• On Pi day (3/14/2023), OpenAI unveiled their latest GPT model, GPT-4, which boasts a multimodal interface that takes in images and texts and emits out a text response.
  • GPT-4 was trained on a large dataset of text from the internet and fine-tuned using RLHF.
  • The GPT-4 Technical Report gives us a glimpse of how GPT-4 works and it’s capabilities and that is what I have explained below.

Capabilities of GPT-4

  • Let’s do a quick refresher on GPT:
    • During pre-training, the model is trained to predict the next word in a sequence of text given the previous words.
    • Once the model is pre-trained, it can be fine-tuned on a specific task by adding a few task-specific layers on top of the pre-trained model and training it on a smaller dataset that is specific to the task.
  • While the paper is lacking on technical details about GPT-4, we can still fill in the gaps with information we do know.
  • As the paper states, “GPT-4 is a Transformer-style model pre-trained to predict the next token in a document, using both publicly available data (such as internet data) and data licensed from third-party providers.” (source)
  • Like it’s previous models, it was trained to predict the next word in a document or from publicly available data.
  • Another piece of information we glean from this technical analysis is that GPT-4 uses Reinforcement Learning from Human Feedback (RLHF) much like InstructGPT has.
  • GPT-4 uses RLHF to closely “align” the user’s intent for a given input and helps facilitate trust and safety in its responses.
  • The table below (sourced from the paper) depicts how GPT-4 performs on a variety of tests:

  • Additionally, like its predecessors, GPT-4 is able to work with multiple languages and translate between them.
  • As per the demo, it seems like GPT’s coding ability has been significantly bolstered compared to its predecessors.
  • Now let’s look at some examples involving visual input (source):

  • While we don’t have details on the visual architecture, we can see that it is able to take the image and run either of two tasks:
    • If the image is a paper or contains text, it’s able to convert the image to text, proceed to understand the context, and finally return a response.
    • Otherwise, if the image just contains objects and no text, it’s still able to glean information and return a response, likely still with the use of NLP and language contexting.

GPT-4 vs.
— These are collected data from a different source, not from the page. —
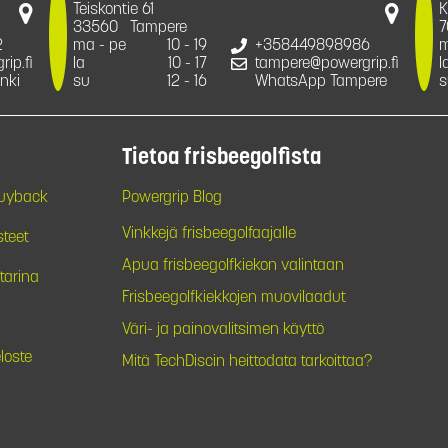
Teiskontie 61
K
33560
Tampere
7
2
ma - pe
10 - 19
+358449898986
m
ip.fi
la
10 - 17
tampere@powergrip.fi
l
nki
su
12 - 16
WhatsApp Tampere
s
Tietoa frisbeegolfista
Buyback
Powergrip Blog
Vinkkejä frisbeegolfaajalle
steet
Apua frisbeegolfkiekon valintaan
tarina
Frisbeegolfkiekkojen muovilaadut
Väri- ja painovalitsimen käyttö
loste
Mitä TechDiscin heittodata tarkoittaa?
GPT-3

  • Let’s now explore the ways in which GPT-4 differs from GPT-3, including its ability to perform tasks that GPT-3 struggled with, as well as the technical features that make it more robust.
  • In the demo given by Greg Brockman, President and Co-Founder of OpenAI, the first task that GPT-4 outperformed its predecessor on was summarization.
    • Specifically, GPT-4 is able to summarize a corpus with more complex requirements, for example, “Summarize this article but with all words starting with a letter ‘G’”.
  • In terms of using the model as a coding assistant, you are now able to not only ask it to write code for a specific task, but just copy and paste any errors that code may cause without any context and the model is able to understand and make the code fixes.
  • One of the coolest tasks that GPT-4 was able to perform was taking a blueprint of a website, hand-drawn in a notebook, and was able to build the entire website in a matter of minutes as the images below show (source):

  • Additionally, the model is now able to perform really well on academic exams. This shows how much language models have improved in general reasoning capabilities.
  • “For example, it passes a simulated bar exam with a score around the top 10% of test takers; in contrast, GPT-3.5’s score was around the bottom 10%.” (source)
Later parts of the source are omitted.